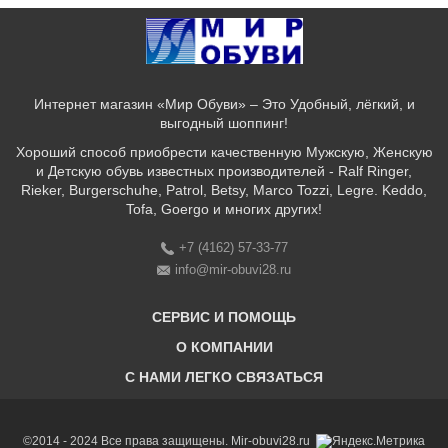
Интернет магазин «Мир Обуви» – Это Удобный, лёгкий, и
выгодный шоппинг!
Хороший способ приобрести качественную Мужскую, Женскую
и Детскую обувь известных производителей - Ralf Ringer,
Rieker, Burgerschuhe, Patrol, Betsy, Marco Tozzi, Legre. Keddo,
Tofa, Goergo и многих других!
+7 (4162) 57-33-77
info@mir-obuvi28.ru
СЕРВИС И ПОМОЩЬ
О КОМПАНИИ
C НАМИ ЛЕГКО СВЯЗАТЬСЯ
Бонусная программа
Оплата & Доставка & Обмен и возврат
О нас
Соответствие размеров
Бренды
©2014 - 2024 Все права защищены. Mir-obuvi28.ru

--

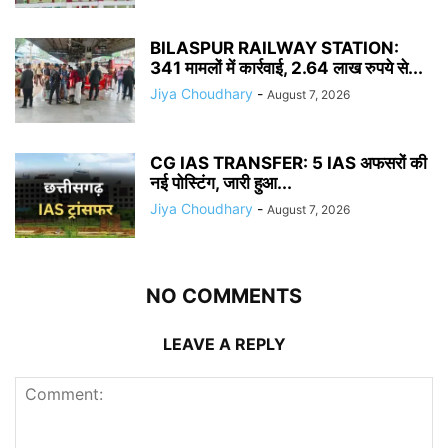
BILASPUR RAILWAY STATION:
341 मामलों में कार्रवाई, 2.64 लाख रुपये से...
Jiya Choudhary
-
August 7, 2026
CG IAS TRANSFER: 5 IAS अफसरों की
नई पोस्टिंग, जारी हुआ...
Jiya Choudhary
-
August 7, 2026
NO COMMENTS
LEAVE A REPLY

■ Work order:
From the records above, copy out the line with "Удобный, лёгкий, и", the line with "права защищены. Mir-obuvi28.ru", and every line between them, word for word.

■ Result of the task:
Интернет магазин «Мир Обуви» – Это Удобный, лёгкий, и
выгодный шоппинг!
Хороший способ приобрести качественную Мужскую, Женскую
и Детскую обувь известных производителей - Ralf Ringer,
Rieker, Burgerschuhe, Patrol, Betsy, Marco Tozzi, Legre. Keddo,
Tofa, Goergo и многих других!
+7 (4162) 57-33-77
info@mir-obuvi28.ru
СЕРВИС И ПОМОЩЬ
О КОМПАНИИ
C НАМИ ЛЕГКО СВЯЗАТЬСЯ
Бонусная программа
Оплата & Доставка & Обмен и возврат
О нас
Соответствие размеров
Бренды
©2014 - 2024 Все права защищены. Mir-obuvi28.ru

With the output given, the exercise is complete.